Gemma’s underlying architecture allows it to be trained on new datasets specific to a particular task. Through further fine-tuning, these metrics can be improved.
Gemma 2B can successfully generate meaningful dialogue summaries close to the original summary. In terms of architecture, Gemma uses Multi-head Attention which allows the model to focus on specific parts of the input sequence that are most relevant to the current task. Gemma utilizes rotary positional embeddings in each layer. This helps the model understand the order of words within a sequence. During training, Gemma processes information in chunks of 8192 tokens, which gives it a decent amount of context to understand the intricacies of language. Because of these reasons, Gemma 2B can create meaningful summaries of dialogues.

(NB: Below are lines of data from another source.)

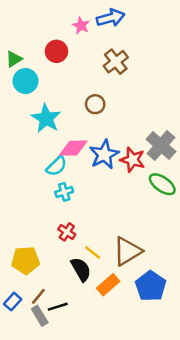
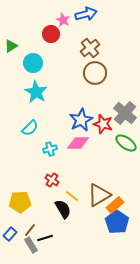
red circle: (56, 51) -> (51, 34), moved
cyan circle: (26, 81) -> (33, 63), moved
brown circle: (95, 104) -> (95, 73), moved, size x1.5
pink diamond: (73, 148) -> (78, 143), moved
cyan semicircle: (56, 166) -> (30, 128), moved
orange rectangle: (108, 285) -> (115, 205), moved

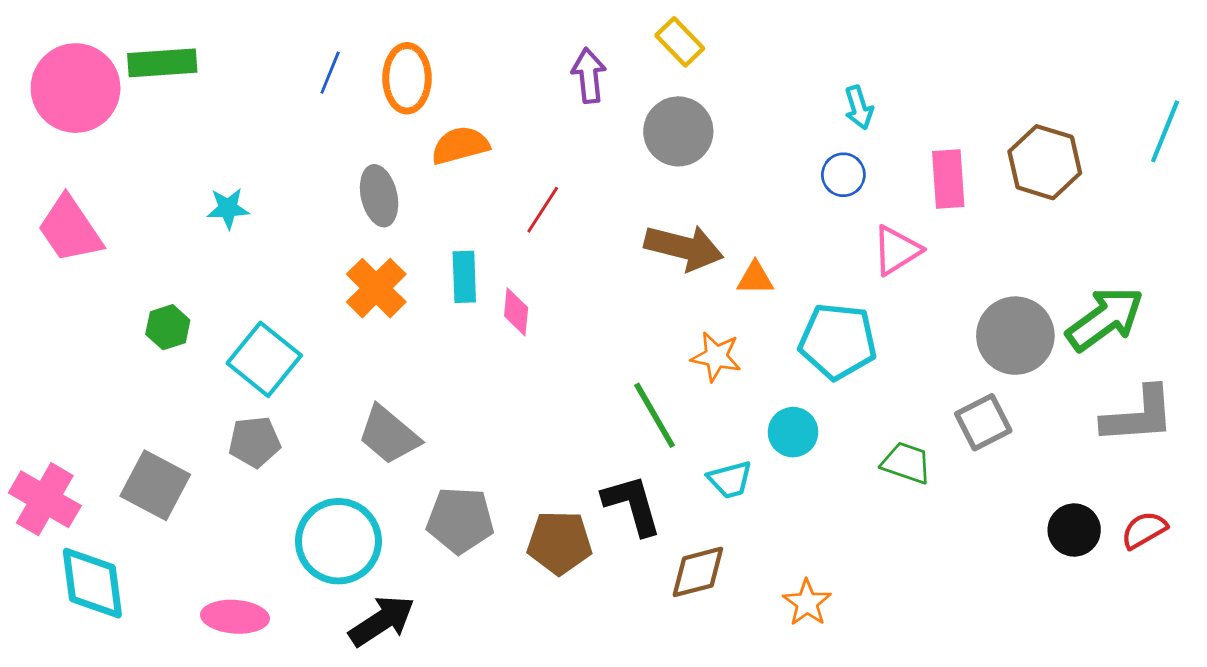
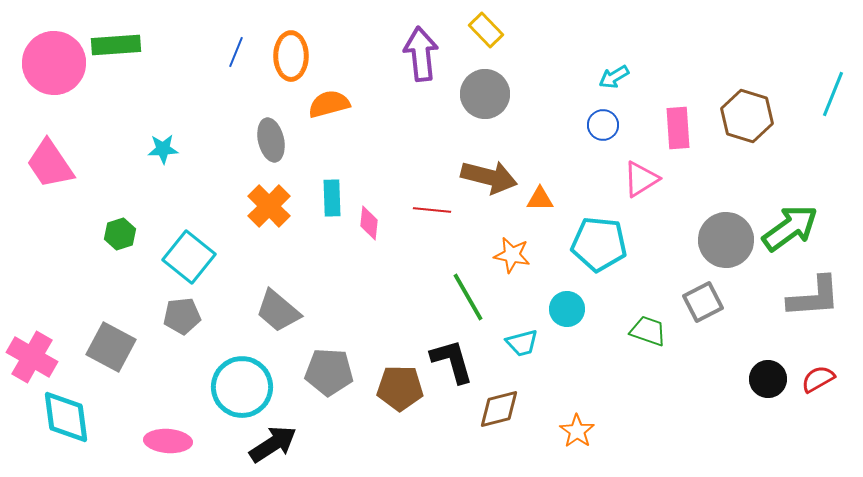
purple arrow: (589, 75) -> (421, 54), size x1.4
cyan arrow: (859, 108) -> (614, 77), turned 76
red line: (543, 210) -> (432, 210), moved, turned 63

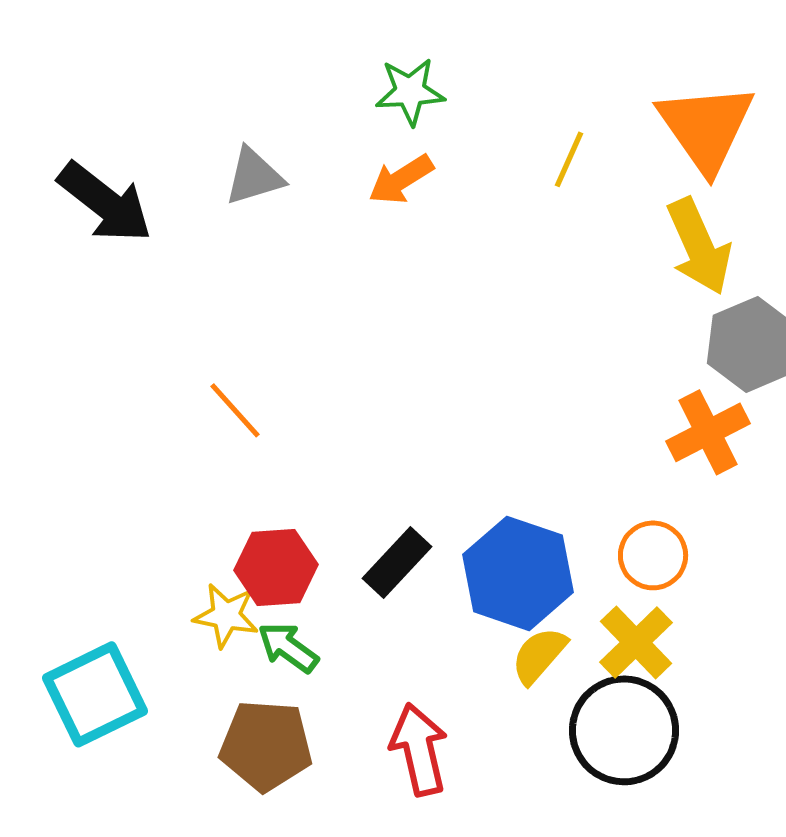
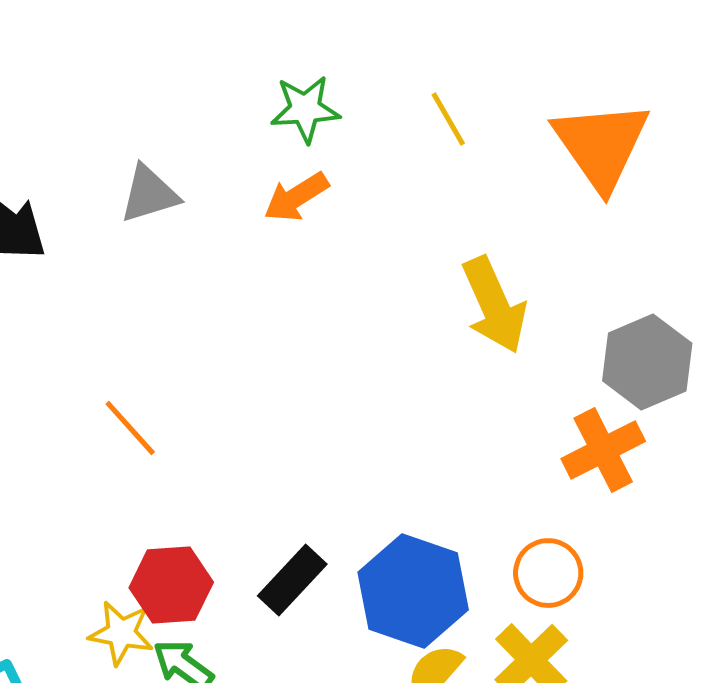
yellow line: (569, 159) -> (448, 119), moved, turned -54
yellow arrow: (699, 246) -> (494, 305), moved

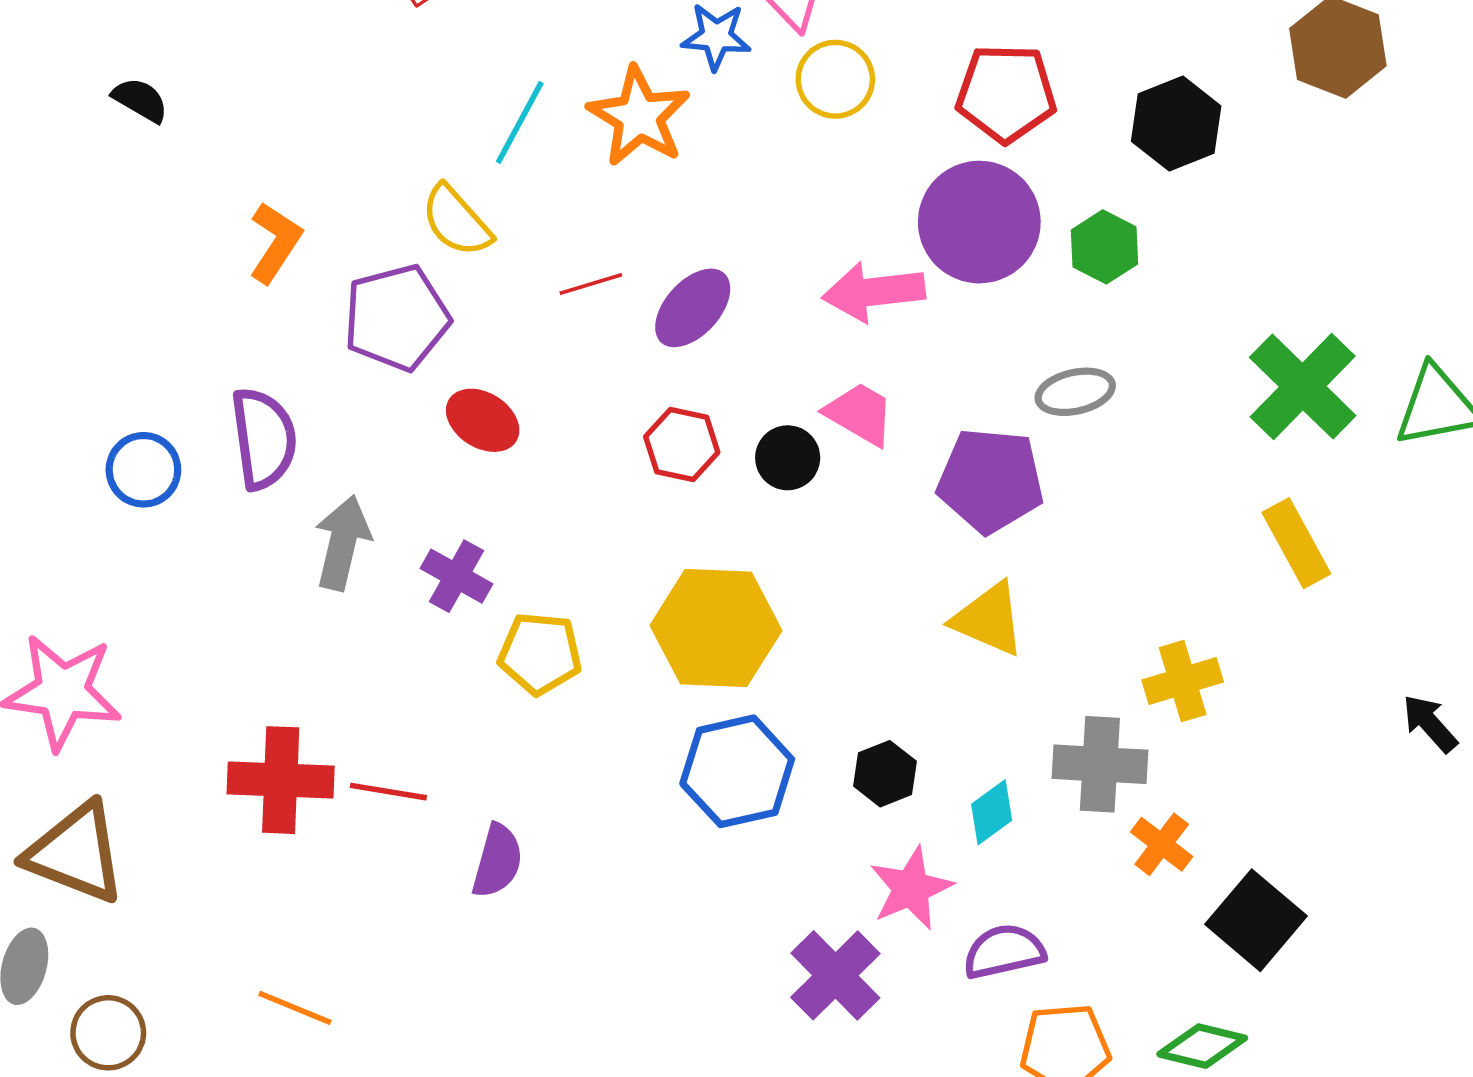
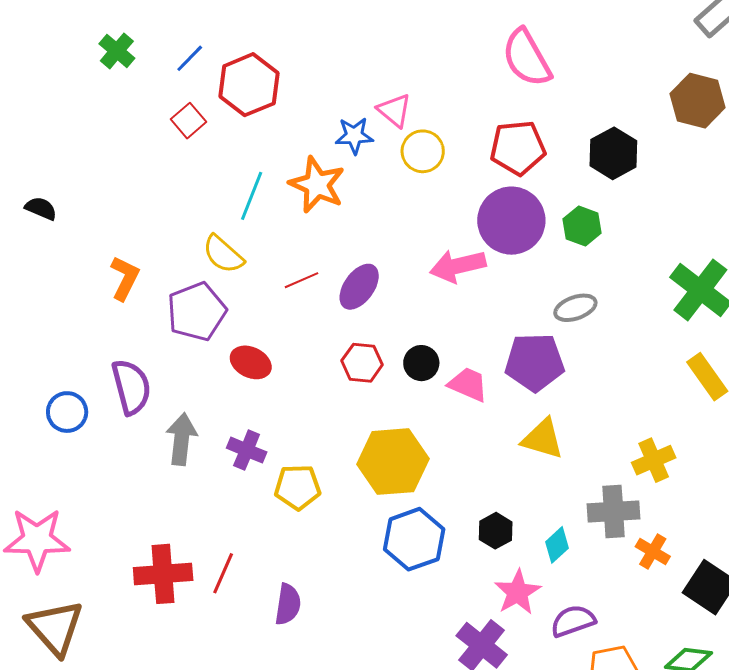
pink trapezoid: (860, 414) -> (468, 384), moved
red line: (388, 792) -> (223, 573), turned -69
brown triangle: (76, 853) -> (55, 628), turned 34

While Gemma’s accessibility is a significant advantage, it comes with inherent trade-offs. Compared to its larger, cloud-based counterparts, Gemma’s performance is inevitably limited by the processing power of a single GPU.
Gemma models like 2B and 7B are designed to address specific computational limitations. While they offer advantages in terms of efficiency and accessibility, they may not match the power of larger AI models like OpenAI’s ChatGPT-4 or Google’s Gemini Ultra and Pro chatbots.
It may only excel in some use cases, as it is optimized for specific applications rather than being a one-size-fits-all solution.
Gemma utilizes a decoder transformer architecture, limiting its functionality to text-to-text large language models. This means it may not be suitable for tasks involving images or videos that require encoder-decoder interactions like Google Gemini’s multimodal capabilities.
Gemma models, while not perfect at dialogue summarization, offer promising potential. With further fine-tuning and optimization, they can be tailored to excel in this task. Their architecture, featuring Multi-head Attention and rotary positional embeddings, provides a strong foundation for creating meaningful summaries.